Tensions have been rising between El Salvador’s President Nayib Bukele and the Joe Biden administration in the United States, and Victoria Nuland, the American Undersecretary for Political Affairs, yesterday visited Bukele for face-to-face talks.

While Reuters reported that Nuland had expressed the “hope” that El Salvador and the International Monetary Fund (IMF) (that is not happy about El Salvador’s Bitcoin plans) would finalize the agreement “following the country’s dramatic move to make bitcoin legal tender,” domestic press outlets took a less optimistic view of the summit. Julie Chung, the Deputy Assistant Secretary of State for the Western Hemisphere, accompanied Nuland, with the former having issued warnings about the Bukele government’s approach to China ahead of the summit.

Beijing has been forthcoming with financial backing for El Salvador of late, a fact that has raised concern in Washington.

Nuland, too, warned Bukele to pay attention to a forthcoming list the United States is set to release in the coming days, which, per ElSalvador.com, will “contain the names of Salvadoran officials linked to corruption.” These officials, the media outlet added, “will be sanctioned with the loss of their American visas for at least three years.”

Bukele had dismissed the list in the lead-up to the meeting, calling it “political.”

Nuland also warned Bukele that Washington was growing concerned about the government’s increasing control over the Salvadorian judiciary, and the freedom of the domestic press.

She will likely be dismayed to learn, however, that such American pleas have so far fallen on deaf ears, with a group of what the domestic media has labeled Bukele supporters appointed as judges in the Salvadorian Supreme Court on the eve of her visit. The National Assembly swore in five new Supreme Court magistrates, also per Elsalvador.com, with the group’s new leader coming from the same pool of pro-Bukele lawyers that successfully ousted Constitutional Court magistrates earlier this year.

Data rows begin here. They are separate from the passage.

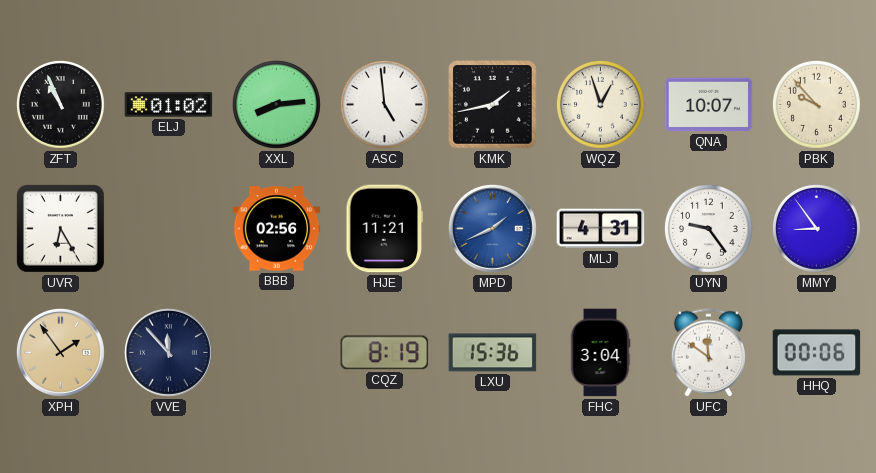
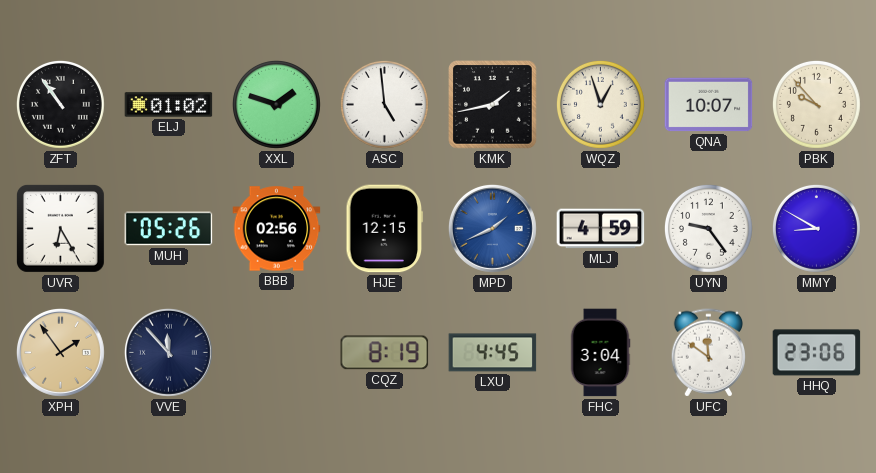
ZFT: 10:56 -> 10:54
XXL: 8:14 -> 1:48
MUH: none -> 05:26
HJE: 11:21 -> 12:15
MLJ: 4:31 -> 4:59
MMY: 8:54 -> 8:50
LXU: 15:36 -> 4:45
HHQ: 00:06 -> 23:06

The new magistrates will preside over the Supreme Court until 2030 – a fact that critics claim has now given Bukele a vice-like grip over all organs of the government.

The sangfroid between Washington and El Salvador could well continue, with neither side looking set to back down as things stand.

Meanwhile, Bukele’s government is pressing ahead with infrastructure plans with just over two months left before the country welcomes BTC as legal tender. According to La Prensa Gráfica, the Minister of Finance Alejandro Zelaya has expanded on the government’s plans to roll out two state-issued crypto wallet and payment platforms. Named the Chivo, B2B and B2C versions are already in development, and the finance chief stated that the former would be made “attractive” for commerces.

Aside from commitments to ensure commission-free payments, Zelaya did not elaborate on what the perks of using the app would be, but teased:

“We have to make the B2B wallet in a way that is attractive for corporate usage, otherwise no one is going to use it.”

But Bukele has also come under fire from critics who claim that the government is directly handing out the tender to the app’s developer, rather than holding a transparent public bidding process. Bukele has not publically revealed which firm is developing the app, but many expect that the American BTC firm Strike will be involved in some capacity.

The move, ElSalavador.com said, is reminiscent of the government of the day’s move back in 2010 to hand an electronic public transport pay contract to the Latin American giant Sistema Único de Boletos Electrónicos (Subes). The government in question was the much-maligned FMLN administration. The FMLN Party has since fallen from grace spectacularly and has since become one of the National Assembly’s smallest parties. Three of its four MPs have launched two separate bids to derail the new law.